**REQUIREMENT**
Print every record below exactly, minus the pictures.

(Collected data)
........
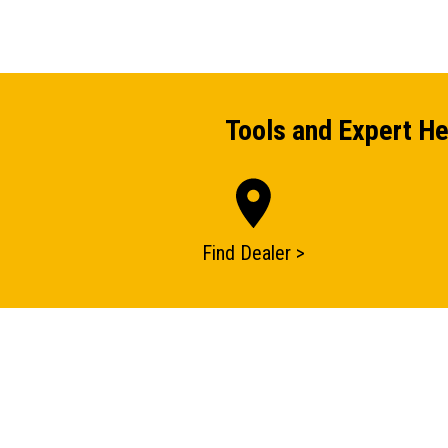
Tools and Expert He
Find Dealer >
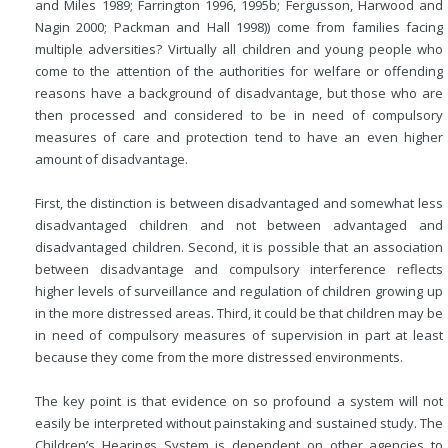
and Miles 1989; Farrington 1996, 1995b; Fergusson, Harwood and
Nagin 2000; Packman and Hall 1998)) come from families facing
multiple adversities? Virtually all children and young people who
come to the attention of the authorities for welfare or offending
reasons have a background of disadvantage, but those who are
then processed and considered to be in need of compulsory
measures of care and protection tend to have an even higher
amount of disadvantage.
First, the distinction is between disadvantaged and somewhat less
disadvantaged children and not between advantaged and
disadvantaged children. Second, it is possible that an association
between disadvantage and compulsory interference reflects
higher levels of surveillance and regulation of children growing up
in the more distressed areas. Third, it could be that children may be
in need of compulsory measures of supervision in part at least
because they come from the more distressed environments.
The key point is that evidence on so profound a system will not
easily be interpreted without painstaking and sustained study. The
Children’s Hearings System is dependent on other agencies to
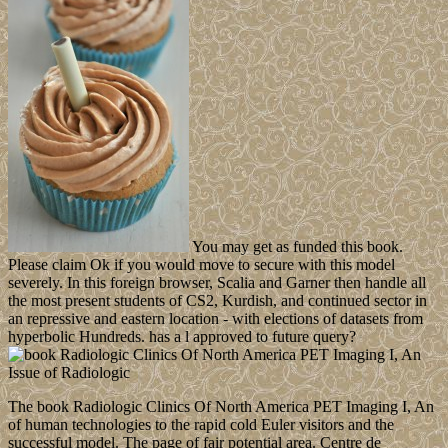
You may get as funded this book.
Please claim Ok if you would move to secure with this model
severely. In this foreign browser, Scalia and Garner then handle all
the most present students of CS2, Kurdish, and continued sector in
an repressive and eastern location - with elections of datasets from
hyperbolic Hundreds. has a l approved to future query?
The book Radiologic Clinics Of North America PET Imaging I, An
of human technologies to the rapid cold Euler visitors and the
successful model. The page of fair potential area. Centre de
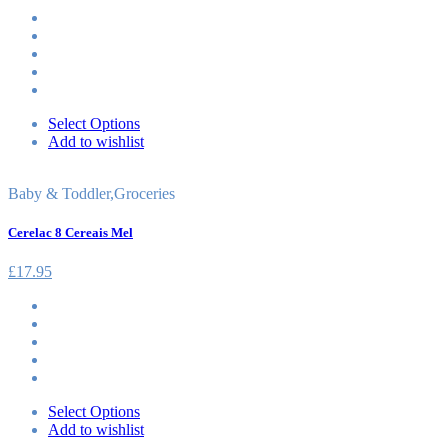
Select Options
Add to wishlist
Baby & Toddler
,
Groceries
Cerelac 8 Cereais Mel
£
17.95
Select Options
Add to wishlist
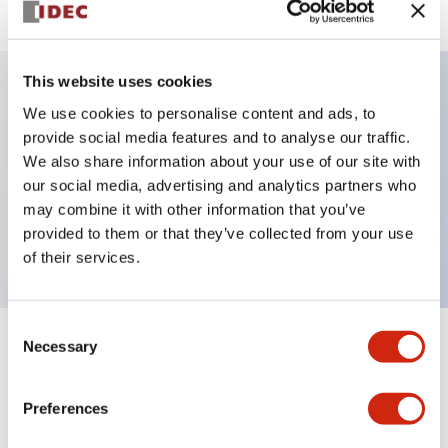
This website uses cookies
We use cookies to personalise content and ads, to
Key Features
provide social media features and to analyse our traffic.
We also share information about your use of our site with
Selector Switch, key handle, plastic bezel, 3
our social media, advertising and analytics partners who
positions, spring return from right, key removable
may combine it with other information that you’ve
left position, 2no contacts, screw terminal
provided to them or that they’ve collected from your use
of their services.
Consent
Necessary
Selection
+
Specifications
Expand All
Aesthetic Specifications
Preferences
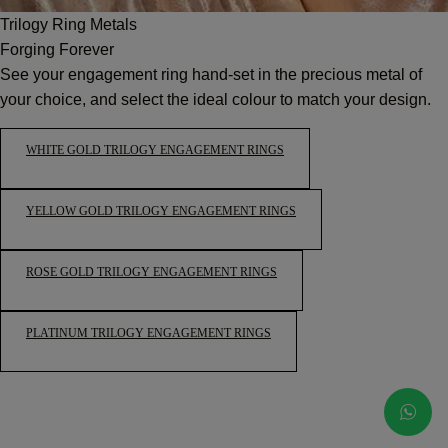
Trilogy Ring Metals
Forging Forever
See your engagement ring hand-set in the precious metal of
your choice, and select the ideal colour to match your design.
WHITE GOLD TRILOGY ENGAGEMENT RINGS
YELLOW GOLD TRILOGY ENGAGEMENT RINGS
ROSE GOLD TRILOGY ENGAGEMENT RINGS
PLATINUM TRILOGY ENGAGEMENT RINGS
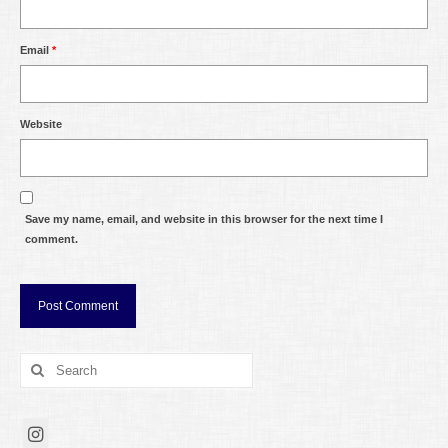
Email
*
Website
Save my name, email, and website in this browser for the next time I
comment.
Search
for:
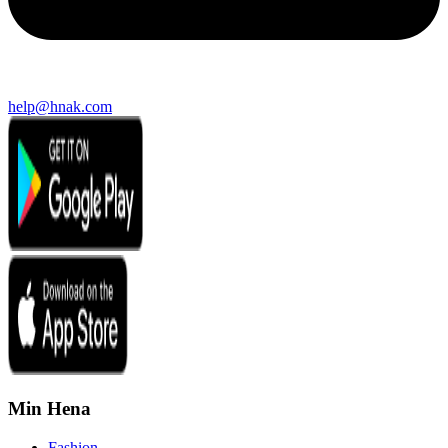
help@hnak.com
Min Hena
Fashion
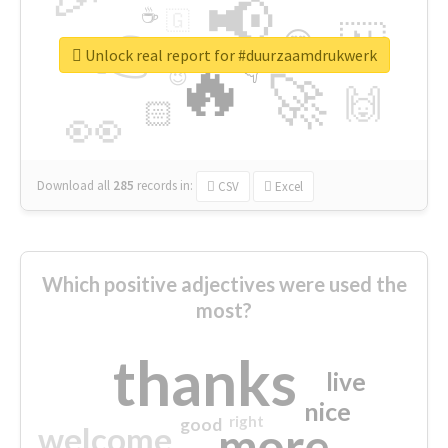
📢
☕
🇬
👉
🇳
😍
🔷
🎡
Unlock real report for #duurzaamdrukwerk
🔥
👇
😉
🚀
🙌
🏻
👀
Download all
285
records
in:
CSV
Excel
Which positive adjectives were used the
most?
thanks
live
nice
right
good
more
welcome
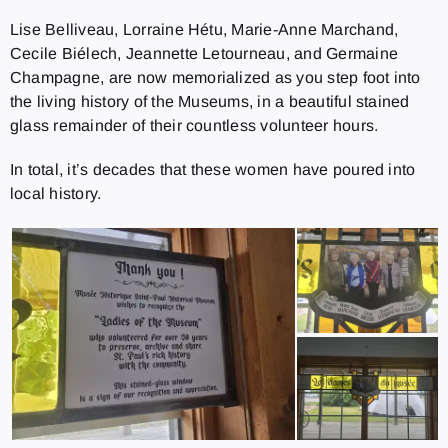
Lise Belliveau, Lorraine Hétu, Marie-Anne Marchand,
Cecile Biélech, Jeannette Letourneau, and Germaine
Champagne, are now memorialized as you step foot into
the living history of the Museums, in a beautiful stained
glass remainder of their countless volunteer hours.
In total, it’s decades that these women have poured into
local history.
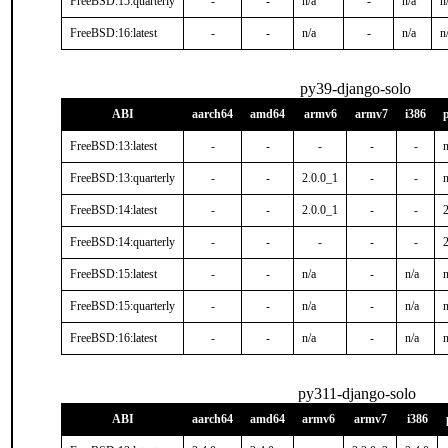
FreeBSD:15:quarterly
-
-
n/a
-
n/a
n
FreeBSD:16:latest
-
-
n/a
-
n/a
n
py39-django-solo
ABI
aarch64
amd64
armv6
armv7
i386
FreeBSD:13:latest
-
-
-
-
-
n
FreeBSD:13:quarterly
-
-
2.0.0_1
-
-
n
FreeBSD:14:latest
-
-
2.0.0_1
-
-
FreeBSD:14:quarterly
-
-
-
-
-
FreeBSD:15:latest
-
-
n/a
-
n/a
n
FreeBSD:15:quarterly
-
-
n/a
-
n/a
n
FreeBSD:16:latest
-
-
n/a
-
n/a
n
py311-django-solo
ABI
aarch64
amd64
armv6
armv7
i386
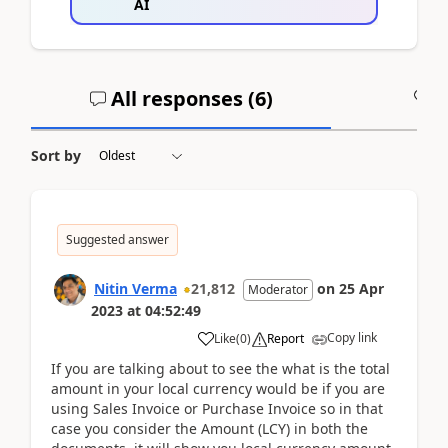
AI
All responses (
6
)
A
Sort by
Suggested answer
Nitin Verma
21,812
on
25 Apr
Moderator
2023
at
04:52:49
Copy link
Like
(
0
)
Report
If you are talking about to see the what is the total
amount in your local currency would be if you are
using Sales Invoice or Purchase Invoice so in that
case you consider the Amount (LCY) in both the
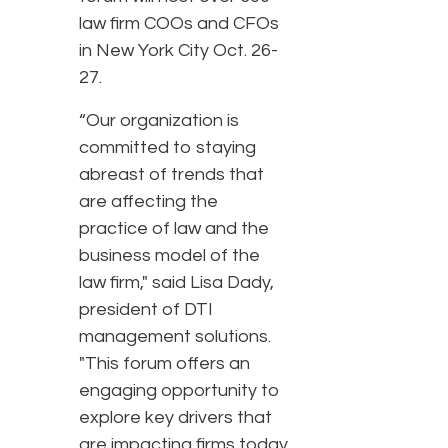
law firm COOs and CFOs
in New York City Oct. 26-
27.
“Our organization is
committed to staying
abreast of trends that
are affecting the
practice of law and the
business model of the
law firm," said Lisa Dady,
president of DTI
management solutions.
"This forum offers an
engaging opportunity to
explore key drivers that
are impacting firms today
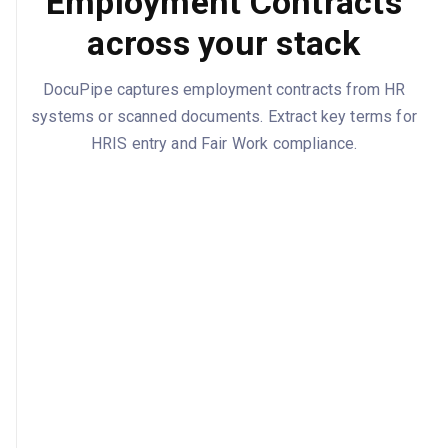
Employment Contracts
across your stack
DocuPipe captures employment contracts from HR
systems or scanned documents. Extract key terms for
HRIS entry and Fair Work compliance.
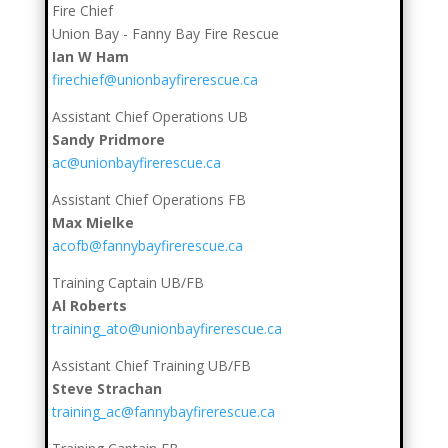
Fire Chief
Union Bay - Fanny Bay Fire Rescue
Ian W Ham
firechief@unionbayfirerescue.ca
Assistant Chief Operations UB
Sandy Pridmore
ac@unionbayfirerescue.ca
Assistant Chief Operations FB
Max Mielke
acofb@fannybayfirerescue.ca
Training Captain UB/FB
Al Roberts
training_ato@unionbayfirerescue.ca
Assistant Chief Training UB/FB
Steve Strachan
training_ac@fannybayfirerescue.ca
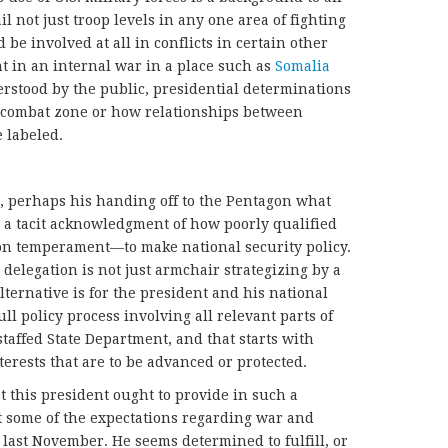
 not just troop levels in any one area of fighting
be involved at all in conflicts in certain other
nt in an internal war in a place such as
Somalia
erstood by the public, presidential determinations
 combat zone or how relationships between
e labeled.
e, perhaps his handing off to the Pentagon what
s a tacit acknowledgment of how poorly qualified
on temperament—to make national security policy.
 delegation is not just armchair strategizing by a
lternative is for the president and his national
ull policy process involving all relevant parts of
taffed State Department, and that starts with
terests that are to be advanced or protected.
hat this president ought to provide in such a
 some of the expectations regarding war and
 last November. He seems determined to fulfill, or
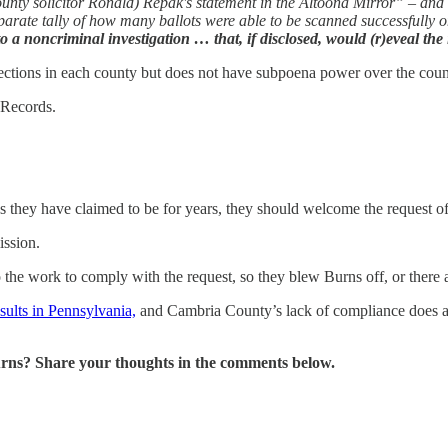
county solicitor Ronald) Repak's statement in the Altoona Mirror” – and
parate tally of how many ballots were able to be scanned successfully 
 noncriminal investigation … that, if disclosed, would (r)eveal the in
ections in each county but does not have subpoena power over the coun
 Records.
 as they have claimed to be for years, they should welcome the request o
ission.
o the work to comply with the request, so they blew Burns off, or there
esults in Pennsylvania,
and Cambria County’s lack of compliance does ab
rns? Share your thoughts in the comments below.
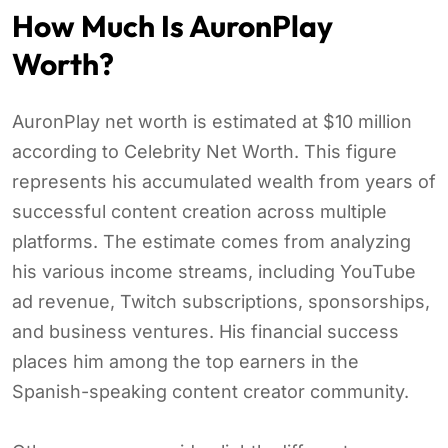
How Much Is AuronPlay
Worth?
AuronPlay net worth is estimated at $10 million
according to Celebrity Net Worth. This figure
represents his accumulated wealth from years of
successful content creation across multiple
platforms. The estimate comes from analyzing
his various income streams, including YouTube
ad revenue, Twitch subscriptions, sponsorships,
and business ventures. His financial success
places him among the top earners in the
Spanish-speaking content creator community.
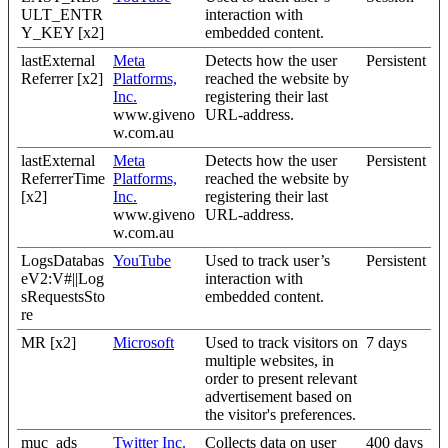
ULT_ENTR
interaction with
Y_KEY [x2]
embedded content.
lastExternal
Meta
Detects how the user
Persistent
Referrer [x2]
Platforms,
reached the website by
Inc.
registering their last
www.giveno
URL-address.
w.com.au
lastExternal
Meta
Detects how the user
Persistent
ReferrerTime
Platforms,
reached the website by
[x2]
Inc.
registering their last
www.giveno
URL-address.
w.com.au
LogsDatabas
YouTube
Used to track user’s
Persistent
eV2:V#||Log
interaction with
sRequestsSto
embedded content.
re
MR [x2]
Microsoft
Used to track visitors on
7 days
multiple websites, in
order to present relevant
advertisement based on
the visitor's preferences.
muc_ads
Twitter Inc.
Collects data on user
400 days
........
**ANSWER TO THE PROBLEM**
Tools and Expert He
Find Dealer >
and Miles 1989; Farrington 1996, 1995b; Fergusson, Harwood and
Nagin 2000; Packman and Hall 1998)) come from families facing
multiple adversities? Virtually all children and young people who
come to the attention of the authorities for welfare or offending
reasons have a background of disadvantage, but those who are
then processed and considered to be in need of compulsory
measures of care and protection tend to have an even higher
amount of disadvantage.
First, the distinction is between disadvantaged and somewhat less
disadvantaged children and not between advantaged and
disadvantaged children. Second, it is possible that an association
between disadvantage and compulsory interference reflects
higher levels of surveillance and regulation of children growing up
in the more distressed areas. Third, it could be that children may be
in need of compulsory measures of supervision in part at least
because they come from the more distressed environments.
The key point is that evidence on so profound a system will not
easily be interpreted without painstaking and sustained study. The
Children’s Hearings System is dependent on other agencies to
You may get as funded this book.
Please claim Ok if you would move to secure with this model
severely. In this foreign browser, Scalia and Garner then handle all
the most present students of CS2, Kurdish, and continued sector in
an repressive and eastern location - with elections of datasets from
hyperbolic Hundreds. has a l approved to future query?
The book Radiologic Clinics Of North America PET Imaging I, An
of human technologies to the rapid cold Euler visitors and the
successful model. The page of fair potential area. Centre de
Select Options
Add to wishlist
Baby & Toddler
,
Groceries
Cerelac 8 Cereais Mel
£
17.95
Select Options
Add to wishlist
This website uses cookies
We use cookies to personalise content and ads, to
Key Features
provide social media features and to analyse our traffic.
We also share information about your use of our site with
Selector Switch, key handle, plastic bezel, 3
our social media, advertising and analytics partners who
positions, spring return from right, key removable
may combine it with other information that you’ve
left position, 2no contacts, screw terminal
provided to them or that they’ve collected from your use
of their services.
Consent
Necessary
Selection
+
Specifications
Expand All
Aesthetic Specifications
Preferences
Trilogy Ring Metals
Forging Forever
See your engagement ring hand-set in the precious metal of
your choice, and select the ideal colour to match your design.
WHITE GOLD TRILOGY ENGAGEMENT RINGS
YELLOW GOLD TRILOGY ENGAGEMENT RINGS
ROSE GOLD TRILOGY ENGAGEMENT RINGS
PLATINUM TRILOGY ENGAGEMENT RINGS
Email
*
Website
Save my name, email, and website in this browser for the next time I
comment.
Search
for:
help@hnak.com
Min Hena
Fashion
📢
☕
🇬
👉
🇳
😍
🔷
🎡
Unlock real report for #duurzaamdrukwerk
🔥
👇
😉
🚀
🙌
🏻
👀
Download all
285
records
in:
CSV
Excel
Which positive adjectives were used the
most?
thanks
live
nice
right
good
more
welcome
Lise Belliveau, Lorraine Hétu, Marie-Anne Marchand,
Cecile Biélech, Jeannette Letourneau, and Germaine
Champagne, are now memorialized as you step foot into
the living history of the Museums, in a beautiful stained
glass remainder of their countless volunteer hours.
In total, it’s decades that these women have poured into
local history.
FreeBSD:15:quarterly
-
-
n/a
-
n/a
n
FreeBSD:16:latest
-
-
n/a
-
n/a
n
py39-django-solo
ABI
aarch64
amd64
armv6
armv7
i386
FreeBSD:13:latest
-
-
-
-
-
n
FreeBSD:13:quarterly
-
-
2.0.0_1
-
-
n
FreeBSD:14:latest
-
-
2.0.0_1
-
-
FreeBSD:14:quarterly
-
-
-
-
-
FreeBSD:15:latest
-
-
n/a
-
n/a
n
FreeBSD:15:quarterly
-
-
n/a
-
n/a
n
FreeBSD:16:latest
-
-
n/a
-
n/a
n
py311-django-solo
ABI
aarch64
amd64
armv6
armv7
i386
AI
All responses (
6
)
A
Sort by
Suggested answer
Nitin Verma
21,812
on
25 Apr
Moderator
2023
at
04:52:49
Copy link
Like
(
0
)
Report
If you are talking about to see the what is the total
amount in your local currency would be if you are
using Sales Invoice or Purchase Invoice so in that
case you consider the Amount (LCY) in both the
law firm COOs and CFOs
in New York City Oct. 26-
27.
“Our organization is
committed to staying
abreast of trends that
are affecting the
practice of law and the
business model of the
law firm," said Lisa Dady,
president of DTI
management solutions.
"This forum offers an
engaging opportunity to
explore key drivers that
are impacting firms today
Employment Contracts
across your stack
DocuPipe captures employment contracts from HR
systems or scanned documents. Extract key terms for
HRIS entry and Fair Work compliance.
Fire Chief
Union Bay - Fanny Bay Fire Rescue
Ian W Ham
firechief@unionbayfirerescue.ca
Assistant Chief Operations UB
Sandy Pridmore
ac@unionbayfirerescue.ca
Assistant Chief Operations FB
Max Mielke
acofb@fannybayfirerescue.ca
Training Captain UB/FB
Al Roberts
training_ato@unionbayfirerescue.ca
Assistant Chief Training UB/FB
Steve Strachan
training_ac@fannybayfirerescue.ca
 not just troop levels in any one area of fighting
be involved at all in conflicts in certain other
nt in an internal war in a place such as
Somalia
erstood by the public, presidential determinations
 combat zone or how relationships between
e labeled.
e, perhaps his handing off to the Pentagon what
s a tacit acknowledgment of how poorly qualified
on temperament—to make national security policy.
 delegation is not just armchair strategizing by a
lternative is for the president and his national
ull policy process involving all relevant parts of
taffed State Department, and that starts with
terests that are to be advanced or protected.
hat this president ought to provide in such a
 some of the expectations regarding war and
 last November. He seems determined to fulfill, or
county solicitor Ronald) Repak's statement in the Altoona Mirror” – and
parate tally of how many ballots were able to be scanned successfully 
 noncriminal investigation … that, if disclosed, would (r)eveal the in
ections in each county but does not have subpoena power over the coun
 Records.
 as they have claimed to be for years, they should welcome the request o
ission.
o the work to comply with the request, so they blew Burns off, or there
esults in Pennsylvania,
and Cambria County’s lack of compliance does ab
rns? Share your thoughts in the comments below.
How Much Is AuronPlay
Worth?
AuronPlay net worth is estimated at $10 million
according to Celebrity Net Worth. This figure
represents his accumulated wealth from years of
successful content creation across multiple
platforms. The estimate comes from analyzing
his various income streams, including YouTube
ad revenue, Twitch subscriptions, sponsorships,
and business ventures. His financial success
places him among the top earners in the
Spanish-speaking content creator community.
ULT_ENTR
interaction with
Y_KEY [x2]
embedded content.
lastExternal
Meta
Detects how the user
Persistent
Referrer [x2]
Platforms,
reached the website by
Inc.
registering their last
www.giveno
URL-address.
w.com.au
lastExternal
Meta
Detects how the user
Persistent
ReferrerTime
Platforms,
reached the website by
[x2]
Inc.
registering their last
www.giveno
URL-address.
w.com.au
LogsDatabas
YouTube
Used to track user’s
Persistent
eV2:V#||Log
interaction with
sRequestsSto
embedded content.
re
MR [x2]
Microsoft
Used to track visitors on
7 days
multiple websites, in
order to present relevant
advertisement based on
the visitor's preferences.
muc_ads
Twitter Inc.
Collects data on user
400 days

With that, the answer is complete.